Le Pavillon des servitudes – Écrits croisés – 43
UNE SAISON INQUIETE
Justine eut un geste large, effectivement généreux et même grandiose, pour dire :
– J’ai tout fait !
– Tant mieux.
Justine regardait l’écrivain avec détresse, mais il ne voulut pas voir ses yeux suppliants et continua sa quête par petites approches étonnées, amusées, rieuses et tenaces – sans que rien, pas le moindre frémissement de ses mains, pas la moindre fixité dans son regard, pas un soupçon de pâleur sur son visage amorphe, ne trahisse son état.

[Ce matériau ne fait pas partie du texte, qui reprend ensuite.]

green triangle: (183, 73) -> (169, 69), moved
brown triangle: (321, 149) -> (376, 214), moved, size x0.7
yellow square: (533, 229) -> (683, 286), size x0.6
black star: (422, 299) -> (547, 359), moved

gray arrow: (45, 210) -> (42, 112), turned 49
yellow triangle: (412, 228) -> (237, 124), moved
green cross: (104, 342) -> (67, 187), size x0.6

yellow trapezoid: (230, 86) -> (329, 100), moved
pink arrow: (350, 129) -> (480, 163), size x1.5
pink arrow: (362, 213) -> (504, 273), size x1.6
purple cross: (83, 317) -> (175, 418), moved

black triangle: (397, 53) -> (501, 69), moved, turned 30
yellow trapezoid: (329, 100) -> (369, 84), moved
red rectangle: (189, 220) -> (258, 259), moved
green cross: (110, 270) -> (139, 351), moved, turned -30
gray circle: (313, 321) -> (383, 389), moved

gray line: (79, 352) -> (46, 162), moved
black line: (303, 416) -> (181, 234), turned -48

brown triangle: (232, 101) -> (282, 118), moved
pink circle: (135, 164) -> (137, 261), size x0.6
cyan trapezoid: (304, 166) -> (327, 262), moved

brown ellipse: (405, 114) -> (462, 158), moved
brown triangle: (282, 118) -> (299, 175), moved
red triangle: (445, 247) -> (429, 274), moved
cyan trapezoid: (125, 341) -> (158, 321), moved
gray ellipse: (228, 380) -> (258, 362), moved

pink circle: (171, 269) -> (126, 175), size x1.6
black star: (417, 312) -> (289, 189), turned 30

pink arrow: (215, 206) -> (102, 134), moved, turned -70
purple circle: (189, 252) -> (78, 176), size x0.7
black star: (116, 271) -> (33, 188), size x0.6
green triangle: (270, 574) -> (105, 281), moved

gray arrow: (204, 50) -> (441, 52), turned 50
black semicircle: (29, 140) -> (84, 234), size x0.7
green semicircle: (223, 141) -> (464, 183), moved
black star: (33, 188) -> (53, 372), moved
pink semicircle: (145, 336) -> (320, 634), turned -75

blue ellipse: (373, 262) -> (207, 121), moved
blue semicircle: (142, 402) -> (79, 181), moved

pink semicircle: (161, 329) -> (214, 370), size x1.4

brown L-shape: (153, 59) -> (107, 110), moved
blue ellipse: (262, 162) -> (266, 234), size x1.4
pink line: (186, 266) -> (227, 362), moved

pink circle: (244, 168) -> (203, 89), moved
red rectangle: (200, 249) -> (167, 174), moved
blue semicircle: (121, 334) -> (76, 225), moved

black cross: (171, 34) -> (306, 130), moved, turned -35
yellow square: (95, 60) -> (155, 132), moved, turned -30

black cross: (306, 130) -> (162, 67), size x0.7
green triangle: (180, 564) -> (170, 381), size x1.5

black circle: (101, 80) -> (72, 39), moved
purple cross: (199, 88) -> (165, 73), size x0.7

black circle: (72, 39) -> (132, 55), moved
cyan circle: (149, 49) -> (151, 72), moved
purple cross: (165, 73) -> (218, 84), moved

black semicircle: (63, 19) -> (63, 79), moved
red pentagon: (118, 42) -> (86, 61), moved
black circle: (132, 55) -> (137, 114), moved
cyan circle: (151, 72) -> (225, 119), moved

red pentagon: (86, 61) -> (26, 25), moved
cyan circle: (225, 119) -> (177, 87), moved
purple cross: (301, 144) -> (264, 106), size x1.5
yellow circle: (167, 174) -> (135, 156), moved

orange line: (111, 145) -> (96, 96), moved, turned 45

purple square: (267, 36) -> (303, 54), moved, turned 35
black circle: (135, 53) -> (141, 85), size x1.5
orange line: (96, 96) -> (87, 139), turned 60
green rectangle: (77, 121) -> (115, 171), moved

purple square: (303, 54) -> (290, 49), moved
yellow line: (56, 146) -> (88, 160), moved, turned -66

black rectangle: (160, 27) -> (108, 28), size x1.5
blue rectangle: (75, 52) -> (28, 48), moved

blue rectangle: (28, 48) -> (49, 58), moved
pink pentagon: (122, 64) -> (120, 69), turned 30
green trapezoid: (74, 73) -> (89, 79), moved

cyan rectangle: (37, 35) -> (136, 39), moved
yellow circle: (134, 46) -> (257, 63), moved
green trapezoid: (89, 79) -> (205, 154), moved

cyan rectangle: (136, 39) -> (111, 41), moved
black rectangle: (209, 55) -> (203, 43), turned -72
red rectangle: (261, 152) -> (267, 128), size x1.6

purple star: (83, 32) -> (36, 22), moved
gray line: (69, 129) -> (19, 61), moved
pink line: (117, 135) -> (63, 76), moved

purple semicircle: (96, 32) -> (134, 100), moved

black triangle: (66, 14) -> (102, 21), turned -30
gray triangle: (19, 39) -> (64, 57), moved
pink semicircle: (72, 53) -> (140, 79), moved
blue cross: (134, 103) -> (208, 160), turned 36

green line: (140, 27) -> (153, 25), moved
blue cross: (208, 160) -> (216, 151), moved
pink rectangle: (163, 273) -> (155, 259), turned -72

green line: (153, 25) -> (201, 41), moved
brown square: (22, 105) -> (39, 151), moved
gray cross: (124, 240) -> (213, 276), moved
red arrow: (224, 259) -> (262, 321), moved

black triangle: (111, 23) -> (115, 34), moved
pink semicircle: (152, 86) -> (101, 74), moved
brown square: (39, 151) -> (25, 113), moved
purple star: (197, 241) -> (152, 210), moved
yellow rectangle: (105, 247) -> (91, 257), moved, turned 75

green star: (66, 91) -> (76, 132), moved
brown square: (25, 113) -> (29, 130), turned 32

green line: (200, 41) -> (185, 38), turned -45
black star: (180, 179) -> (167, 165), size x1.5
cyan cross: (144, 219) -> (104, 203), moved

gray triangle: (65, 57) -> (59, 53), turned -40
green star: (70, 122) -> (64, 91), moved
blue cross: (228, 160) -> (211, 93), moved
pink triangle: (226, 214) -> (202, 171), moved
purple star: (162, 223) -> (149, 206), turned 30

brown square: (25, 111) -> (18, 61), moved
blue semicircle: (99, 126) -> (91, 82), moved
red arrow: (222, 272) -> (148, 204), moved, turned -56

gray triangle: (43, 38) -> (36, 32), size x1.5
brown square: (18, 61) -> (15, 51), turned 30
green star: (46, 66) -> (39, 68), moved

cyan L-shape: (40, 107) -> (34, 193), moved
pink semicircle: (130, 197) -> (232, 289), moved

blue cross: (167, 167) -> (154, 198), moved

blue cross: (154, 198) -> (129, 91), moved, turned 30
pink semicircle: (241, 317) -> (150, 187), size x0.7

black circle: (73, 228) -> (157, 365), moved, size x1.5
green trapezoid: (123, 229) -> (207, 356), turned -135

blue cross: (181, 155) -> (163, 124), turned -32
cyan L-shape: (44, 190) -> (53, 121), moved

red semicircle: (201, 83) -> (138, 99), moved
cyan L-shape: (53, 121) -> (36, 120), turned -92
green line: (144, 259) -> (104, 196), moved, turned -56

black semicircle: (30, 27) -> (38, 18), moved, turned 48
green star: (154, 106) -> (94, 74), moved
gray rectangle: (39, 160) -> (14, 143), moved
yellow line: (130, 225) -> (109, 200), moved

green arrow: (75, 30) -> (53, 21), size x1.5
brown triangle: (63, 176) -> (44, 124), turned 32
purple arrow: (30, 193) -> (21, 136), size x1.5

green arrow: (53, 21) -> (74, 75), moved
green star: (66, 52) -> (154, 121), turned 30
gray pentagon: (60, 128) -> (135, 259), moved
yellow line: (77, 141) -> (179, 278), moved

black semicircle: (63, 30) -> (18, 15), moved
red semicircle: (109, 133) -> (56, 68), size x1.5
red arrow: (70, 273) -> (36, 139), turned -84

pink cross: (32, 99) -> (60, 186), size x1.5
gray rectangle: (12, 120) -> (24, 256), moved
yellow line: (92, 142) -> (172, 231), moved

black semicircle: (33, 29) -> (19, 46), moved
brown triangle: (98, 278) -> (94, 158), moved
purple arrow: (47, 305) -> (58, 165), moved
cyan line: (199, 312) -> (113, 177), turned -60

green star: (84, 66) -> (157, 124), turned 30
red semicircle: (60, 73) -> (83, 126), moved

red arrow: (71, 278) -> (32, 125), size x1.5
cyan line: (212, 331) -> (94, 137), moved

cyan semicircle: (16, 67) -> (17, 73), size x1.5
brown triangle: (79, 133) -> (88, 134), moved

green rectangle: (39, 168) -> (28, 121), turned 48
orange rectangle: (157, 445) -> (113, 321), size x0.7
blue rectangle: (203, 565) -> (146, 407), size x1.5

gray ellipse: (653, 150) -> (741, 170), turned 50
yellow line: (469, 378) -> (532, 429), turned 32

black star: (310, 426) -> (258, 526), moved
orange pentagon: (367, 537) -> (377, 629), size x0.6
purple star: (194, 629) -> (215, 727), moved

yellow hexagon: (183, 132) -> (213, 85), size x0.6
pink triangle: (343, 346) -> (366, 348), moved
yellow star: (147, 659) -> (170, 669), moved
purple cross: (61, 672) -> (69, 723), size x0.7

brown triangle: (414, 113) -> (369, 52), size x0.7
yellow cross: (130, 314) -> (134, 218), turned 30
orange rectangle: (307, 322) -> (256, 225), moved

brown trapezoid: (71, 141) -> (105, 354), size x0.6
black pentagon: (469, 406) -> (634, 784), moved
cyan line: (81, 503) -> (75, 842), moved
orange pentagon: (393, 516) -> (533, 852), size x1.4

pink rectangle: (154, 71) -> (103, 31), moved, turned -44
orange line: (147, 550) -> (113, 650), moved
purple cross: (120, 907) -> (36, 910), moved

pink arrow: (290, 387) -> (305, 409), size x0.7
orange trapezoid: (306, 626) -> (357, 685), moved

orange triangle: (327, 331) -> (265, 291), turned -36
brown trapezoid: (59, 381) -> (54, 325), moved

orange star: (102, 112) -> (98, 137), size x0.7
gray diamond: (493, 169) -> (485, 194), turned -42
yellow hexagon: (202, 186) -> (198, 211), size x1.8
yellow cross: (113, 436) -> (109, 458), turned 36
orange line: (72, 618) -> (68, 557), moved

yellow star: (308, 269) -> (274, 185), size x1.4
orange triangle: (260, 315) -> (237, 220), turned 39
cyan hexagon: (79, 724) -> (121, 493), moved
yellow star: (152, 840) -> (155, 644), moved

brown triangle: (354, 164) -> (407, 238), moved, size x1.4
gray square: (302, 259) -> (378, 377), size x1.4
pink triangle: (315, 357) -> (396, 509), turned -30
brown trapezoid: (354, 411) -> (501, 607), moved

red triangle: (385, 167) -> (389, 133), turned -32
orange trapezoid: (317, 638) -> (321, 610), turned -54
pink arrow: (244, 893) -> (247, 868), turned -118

Il y serait bien en peine, son corps n’avait plus d’expression.
– Ça amusait les garçons, dit-elle, indulgente.
– Comme tu aimes amuser !
Il fut aussitôt plus attentif que jamais, plus insistant, plus suave jusqu’à ce qu’enfin – garde-malade offrant une longue et altruiste fellation à un vieillard agonisant – Justine consente à préciser par une touche de couleur l’exactitude d’une scène qui ne pouvait être
si heureuse, si bêtement joviale ou triomphante qu’à l’accoutumée
le tableau original que Mamore accrochera aux cimaises de la littérature.
Alors qu’à la nuit venue plus tôt avec la fin de l’été la muse quittait le parc dans le déroulement pelotonné de ses pas, déjà un peu somnolente (elle s’endormait dès 10 h du soir, bordée par grand-mère qui lui racontait ce qu’elle croyait des contes de fées), l’imposante machine la suivait en grinçant de toutes ses roues, et elle la poursuivait jusque dans ses rêves, inlassablement en quête d’une larme nerveuse qui coulera sur la joue de la jeune fille exaspérée
une minuscule et délicate lacrymatoire en forme de petite grappe de raisin
que l’écrivain emportait dans son pavillon comme un voleur, seul, irradié par une douleur maximale, arborescente, afin de la déposer dans sa main sans force.